● TASK DIRECTIONS
Please copy exactly the part of the records below that opens with the line containing "Hennopspark. ZIP 0157" and closes with the line containing "cassants peuvent être", leaving out any pictures.

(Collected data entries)
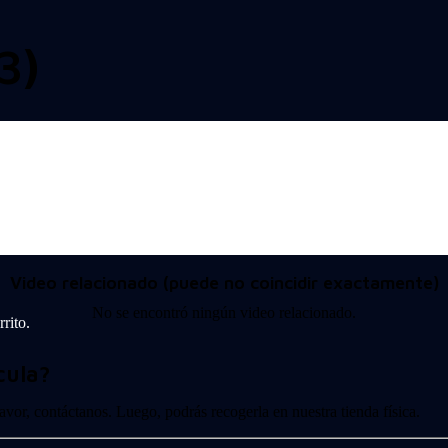
3)
Video relacionado (puede no coincidir exactamente)
No se encontró ningún video relacionado.
rito.
cula?
 favor, contáctanos. Luego, podrás recogerla en nuestra tienda física.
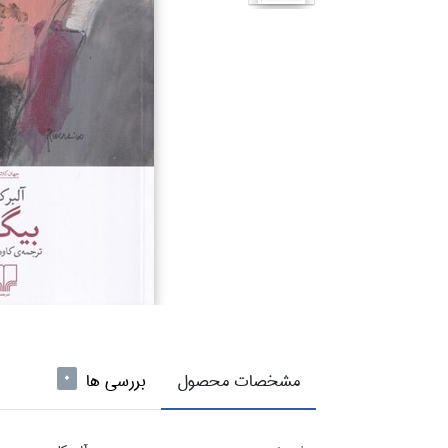
مشخصات محصول
بررسی ها
0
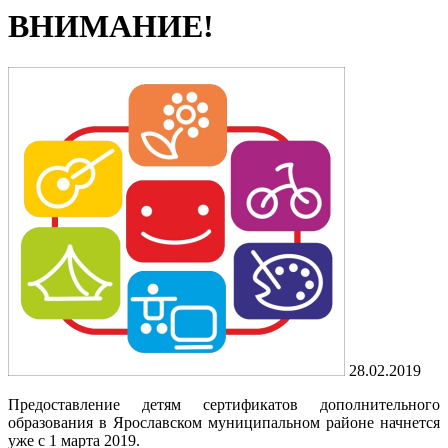
ВНИМАНИЕ!
28.02.2019
Предоставление детям сертификатов дополнительного
образования в Ярославском муниципальном районе начнется
уже с 1 марта 2019.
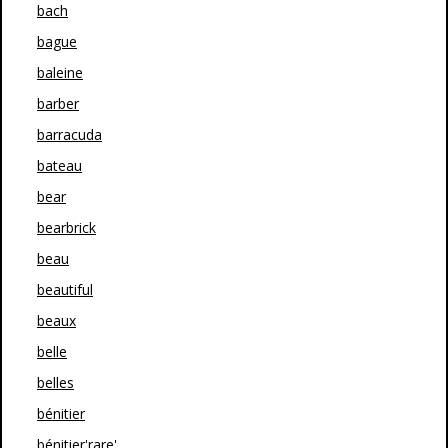
bach
bague
baleine
barber
barracuda
bateau
bear
bearbrick
beau
beautiful
beaux
belle
belles
bénitier
bénitier'rare'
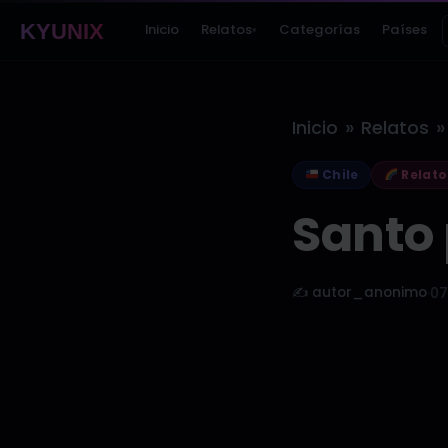
KYUNIX
Inicio
Relatos
Categorías
Países
▾
»
»
Inicio
Relatos
Chile
Relato
Santo 
✍️ autor_anonimo
·
07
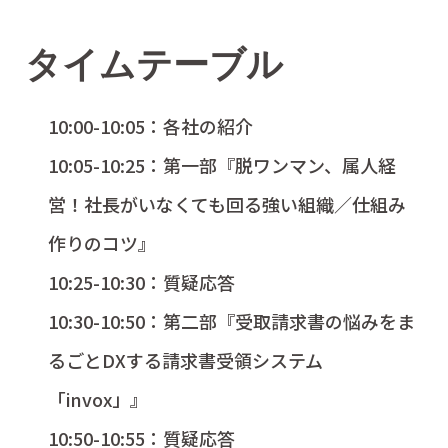
タイムテーブル
10:00-10:05：各社の紹介
10:05-10:25：第一部『脱ワンマン、属人経
営！社長がいなくても回る強い組織／仕組み
作りのコツ』
10:25-10:30：質疑応答
10:30-10:50：第二部『受取請求書の悩みをま
るごとDXする請求書受領システム
「invox」』
10:50-10:55：質疑応答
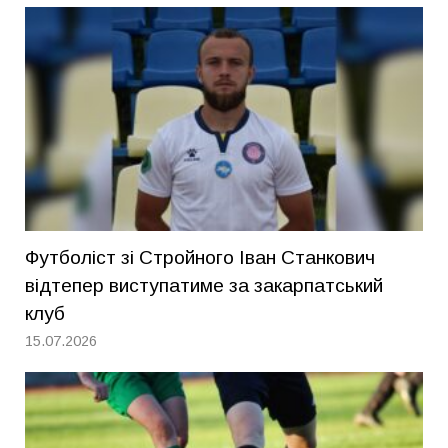
Футболіст зі Стройного Іван Станкович
відтепер виступатиме за закарпатський
клуб
15.07.2026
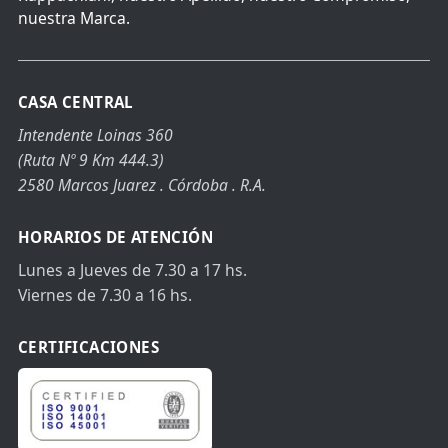
nuestra Marca.
CASA CENTRAL
Intendente Loinas 360
(Ruta Nº 9 Km 444.3)
2580 Marcos Juarez . Córdoba . R.A.
HORARIOS DE ATENCIÓN
Lunes a Jueves de 7.30 a 17 hs.
Viernes de 7.30 a 16 hs.
CERTIFICACIONES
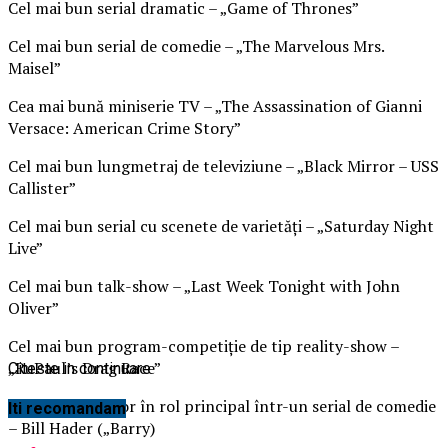
Cel mai bun serial dramatic – „Game of Thrones”
Cel mai bun serial de comedie – „The Marvelous Mrs.
Maisel”
Cea mai bună miniserie TV – „The Assassination of Gianni
Versace: American Crime Story”
Cel mai bun lungmetraj de televiziune – „Black Mirror – USS
Callister”
Cel mai bun serial cu scenete de varietăţi – „Saturday Night
Live”
Cel mai bun talk-show – „Last Week Tonight with John
Oliver”
Cel mai bun program-competiţie de tip reality-show –
„RuPaul’s Drag Race”
Citeste in continuare
Cel mai bun actor în rol principal într-un serial de comedie
Iti recomandam
– Bill Hader („Barry)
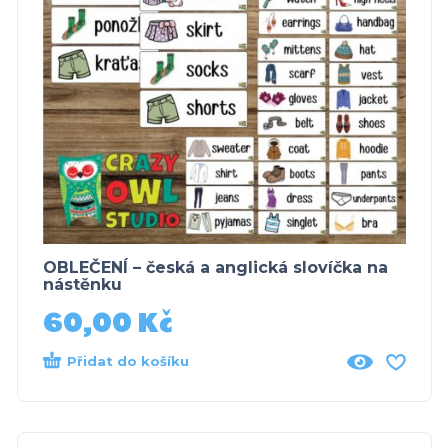
OBLEČENÍ – česká a anglická slovíčka na
nástěnku
60,00
Kč
Přidat do košíku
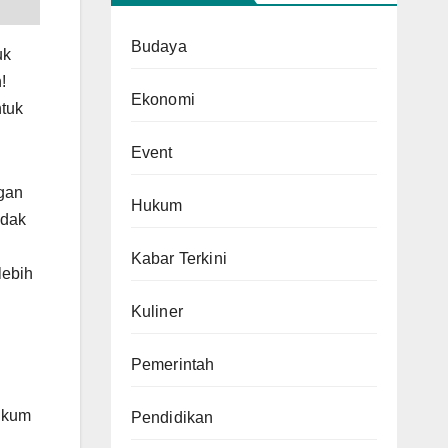
Budaya
uk
!
Ekonomi
tuk
Event
gan
Hukum
idak
Kabar Terkini
lebih
Kuliner
Pemerintah
ukum
Pendidikan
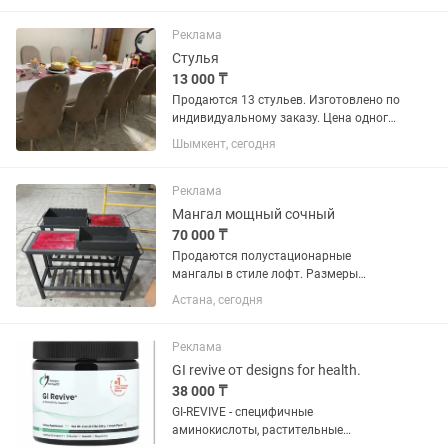
Реклама
Стулья
13 000 ₸
Продаются 13 стульев. Изготовлено по
индивидуальному заказу. Цена одного
стулья 13 000 тенге
Шымкент, сегодня
Реклама
Мангал мощный сочный
70 000 ₸
Продаются полустационарные
мангалы в стиле лофт. Размеры
мангала 550300130 размер металла
Астана, сегодня
5мм. Размер станины 1100840400
сделан из профильной трубы 4040
толщина стенки 1.8мм окрашен в
Реклама
термостойкую...
GI revive от designs for health.
38 000 ₸
GI-REVIVE - специфичные
аминокислоты, растительные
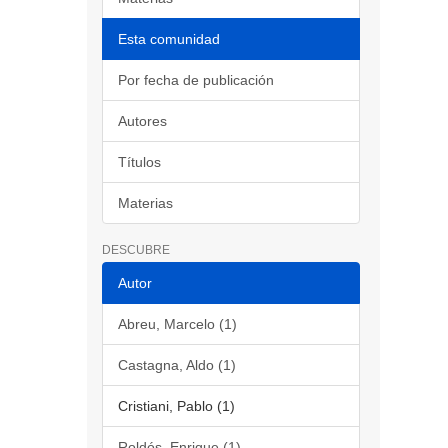
Esta comunidad
Por fecha de publicación
Autores
Títulos
Materias
DESCUBRE
Autor
Abreu, Marcelo (1)
Castagna, Aldo (1)
Cristiani, Pablo (1)
Roldós, Enrique (1)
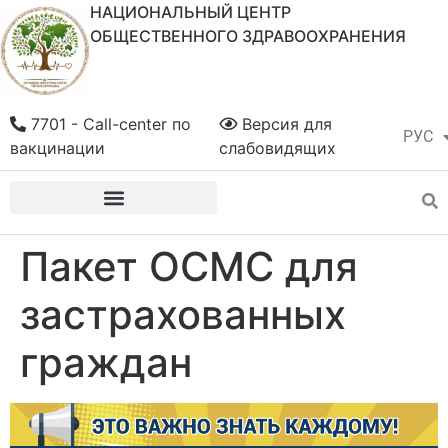
НАЦИОНАЛЬНЫЙ ЦЕНТР
ОБЩЕСТВЕННОГО ЗДРАВООХРАНЕНИЯ
7701 - Call-center по
Версия для
РУС
ҚАЗ
вакцинации
слабовидящих
Пакет ОСМС для
застрахованных
граждан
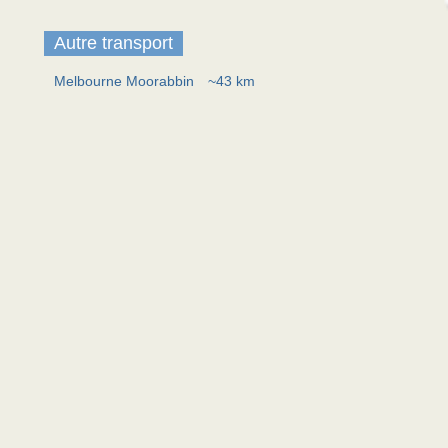
Autre transport
Melbourne Moorabbin
~43 km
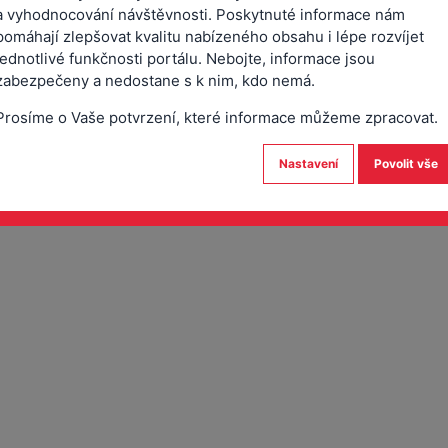
T podle ceníku. Další poplatek se vybírá dle druhu podání. Tento d
a vyhodnocování návštěvnosti. Poskytnuté informace nám
poté kontaktním místem Czech POINT zasílán. Změna v RŽP je aktivní do
pomáhají zlepšovat kvalitu nabízeného obsahu i lépe rozvíjet
se náměstí Arnošta z Pardubic č.p. 56, přízemí velvo.
Mapa
jednotlivé funkčnosti portálu. Nebojte, informace jsou
zabezpečeny a nedostane s k nim, kdo nemá.
Prosíme o Vaše potvrzení, které informace můžeme zpracovat.
Nastavení
Povolit vše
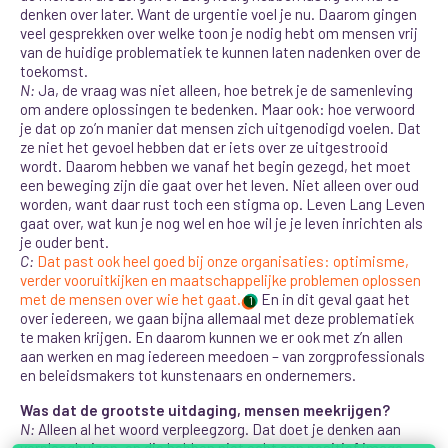
denken over later. Want de urgentie voel je nu. Daarom gingen
veel gesprekken over welke toon je nodig hebt om mensen vrij
van de huidige problematiek te kunnen laten nadenken over de
toekomst.
N:
Ja, de vraag was niet alleen, hoe betrek je de samenleving
om andere oplossingen te bedenken. Maar ook: hoe verwoord
je dat op zo’n manier dat mensen zich uitgenodigd voelen. Dat
ze niet het gevoel hebben dat er iets over ze uitgestrooid
wordt. Daarom hebben we vanaf het begin gezegd, het moet
een beweging zijn die gaat over het leven. Niet alleen over oud
worden
, want daar rust toch een stigma op. Leven Lang Leven
gaat over, wat kun je nog wel en hoe wil je je leven inrichten als
je ouder bent.
C:
Dat past ook heel goed bij onze organisaties: optimisme,
verder vooruitkijken en maatschappelijke problemen oplossen
met de mensen over wie het gaat.
En in dit geval gaat het
1
over iedereen, we gaan bijna allemaal met deze problematiek
te maken krijgen. En daarom kunnen we er ook met z’n allen
aan werken en mag iedereen meedoen – van zorgprofessionals
en beleidsmakers tot kunstenaars en ondernemers.
Was dat de grootste uitdaging, mensen meekrijgen?
N:
Alleen al het woord verpleegzorg. Dat doet je denken aan
verpleeghuizen, en die hebben niet echt een positief imago.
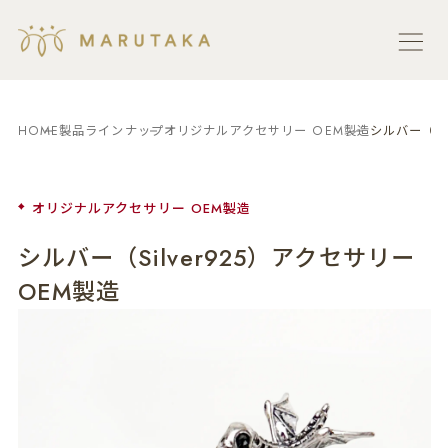
HOME
製品ラインナップ
オリジナルアクセサリー OEM製造
シルバー（Si
オリジナルアクセサリー OEM製造
シルバー（Silver925）アクセサリー
OEM製造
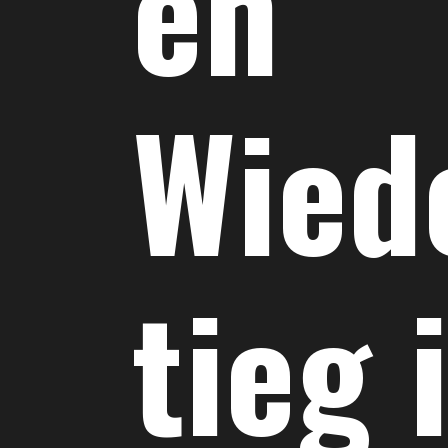
en
Wied
tieg 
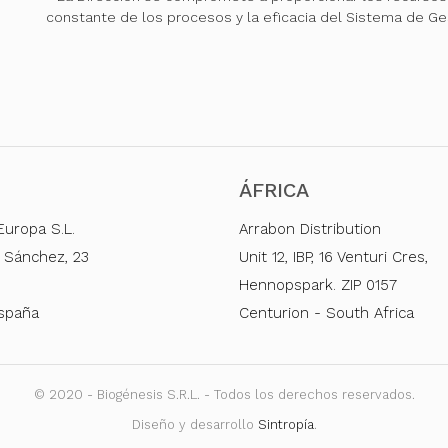
constante de los procesos y la eficacia del Sistema de Ge
ÁFRICA
Europa S.L.
Arrabon Distribution
 Sánchez, 23
Unit 12, IBP, 16 Venturi Cres,
Hennopspark. ZIP 0157
España
Centurion - South Africa
© 2020 - Biogénesis S.R.L. - Todos los derechos reservados.
Diseño y desarrollo
Sintropía
.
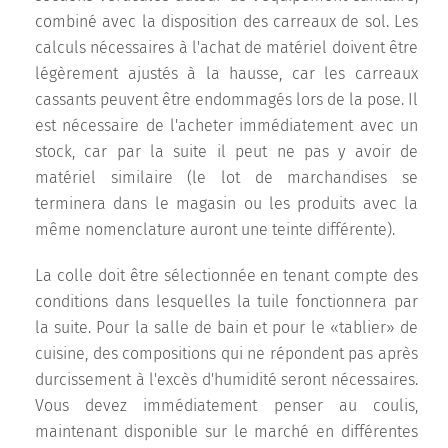
combiné avec la disposition des carreaux de sol. Les
calculs nécessaires à l'achat de matériel doivent être
légèrement ajustés à la hausse, car les carreaux
cassants peuvent être endommagés lors de la pose. Il
est nécessaire de l'acheter immédiatement avec un
stock, car par la suite il peut ne pas y avoir de
matériel similaire (le lot de marchandises se
terminera dans le magasin ou les produits avec la
même nomenclature auront une teinte différente).
La colle doit être sélectionnée en tenant compte des
conditions dans lesquelles la tuile fonctionnera par
la suite. Pour la salle de bain et pour le «tablier» de
cuisine, des compositions qui ne répondent pas après
durcissement à l'excès d'humidité seront nécessaires.
Vous devez immédiatement penser au coulis,
maintenant disponible sur le marché en différentes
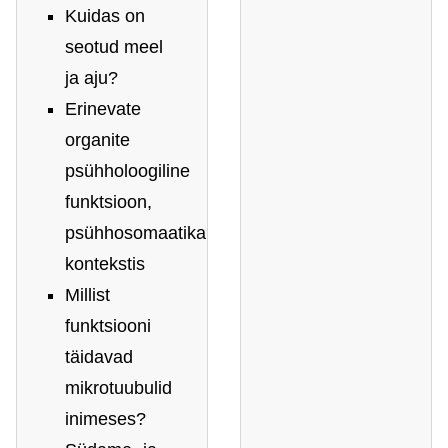
Kuidas on
seotud meel
ja aju?
Erinevate
organite
psühholoogiline
funktsioon,
psühhosomaatika
kontekstis
Millist
funktsiooni
täidavad
mikrotuubulid
inimeses?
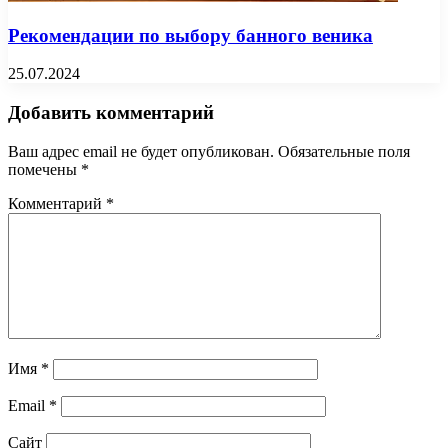
Рекомендации по выбору банного веника
25.07.2024
Добавить комментарий
Ваш адрес email не будет опубликован.
Обязательные поля
помечены
*
Комментарий
*
Имя
*
Email
*
Сайт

● EXERCISE RESULT
Hennopspark. ZIP 0157
España
Centurion - South Africa
© 2020 - Biogénesis S.R.L. - Todos los derechos reservados.
Diseño y desarrollo
Sintropía
.
combiné avec la disposition des carreaux de sol. Les
calculs nécessaires à l'achat de matériel doivent être
légèrement ajustés à la hausse, car les carreaux
cassants peuvent être endommagés lors de la pose. Il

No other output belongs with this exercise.